Cervista HPV assays for fine-needle aspiration specimens are a valid option for human papillomavirus testing in patients with oropharyngeal carcinoma.

BACKGROUND

The objectives of this study were to evaluate the validity of Cervista human papillomavirus (HPV) assays in head and neck fine-needle aspiration (FNA) specimens from patients with head and neck squamous carcinomas and to verify that the Cervista assay in FNA specimens is a valid option for determining HPV status in patients with oropharyngeal carcinomas.

METHODS

The authors retrospectively retrieved 64 head and neck FNA specimens from patients who had head and neck squamous carcinoma.
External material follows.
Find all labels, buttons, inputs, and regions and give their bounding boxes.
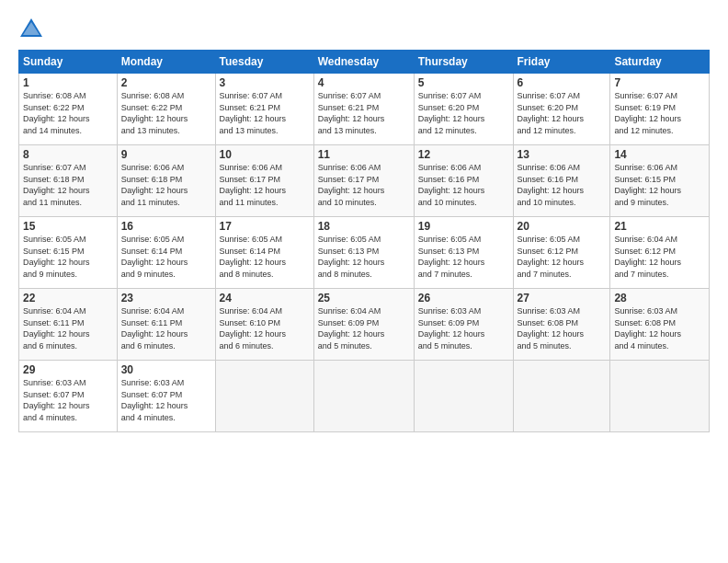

The specimens were tested for HPV types 16 and 18 (HPV16/18) and for high-risk (HR) HPV DNA using the Cervista HPV16/18 and HPV HR assays, respectively. The results from those assays were compared with the results from polymerase chain reaction (PCR)-based HPV assays in the same tissues and with the results from HPV in situ hybridization assays/p16 immunostaining in the corresponding primary tumors.

RESULTS

In total, 64 FNA specimens were analyzed. The Cervista HPV16/18 and/or HPV HR assays were positive in 48 of 64 specimens (75%), and there was a predominance of HPV16 (42 of 48 specimens; 88%). In the 49 specimens that had PCR-based test results, overall agreement with Cervista assay results was 96% (47 of 49 specimens; κ = 0.883). In the 49 specimens that had PCR-based HPV16/18 genotyping results, overall agreement with the Cervista HPV16/18 results was 94% (46 of 49 specimens; κ = 0.847). In the 36 primary carcinoma specimens that had valid HPV in situ hybridization/p16 immunostaining results, overall agreement with the Cervista assay results was 92% (33 of 36 specimens; κ = 0.679).

CONCLUSIONS

Cervista HPV16/18 and Cervista HPV HR testing of head and neck FNA specimens is a valid option for determining HPV16/18 status in patients with oropharyngeal carcinoma.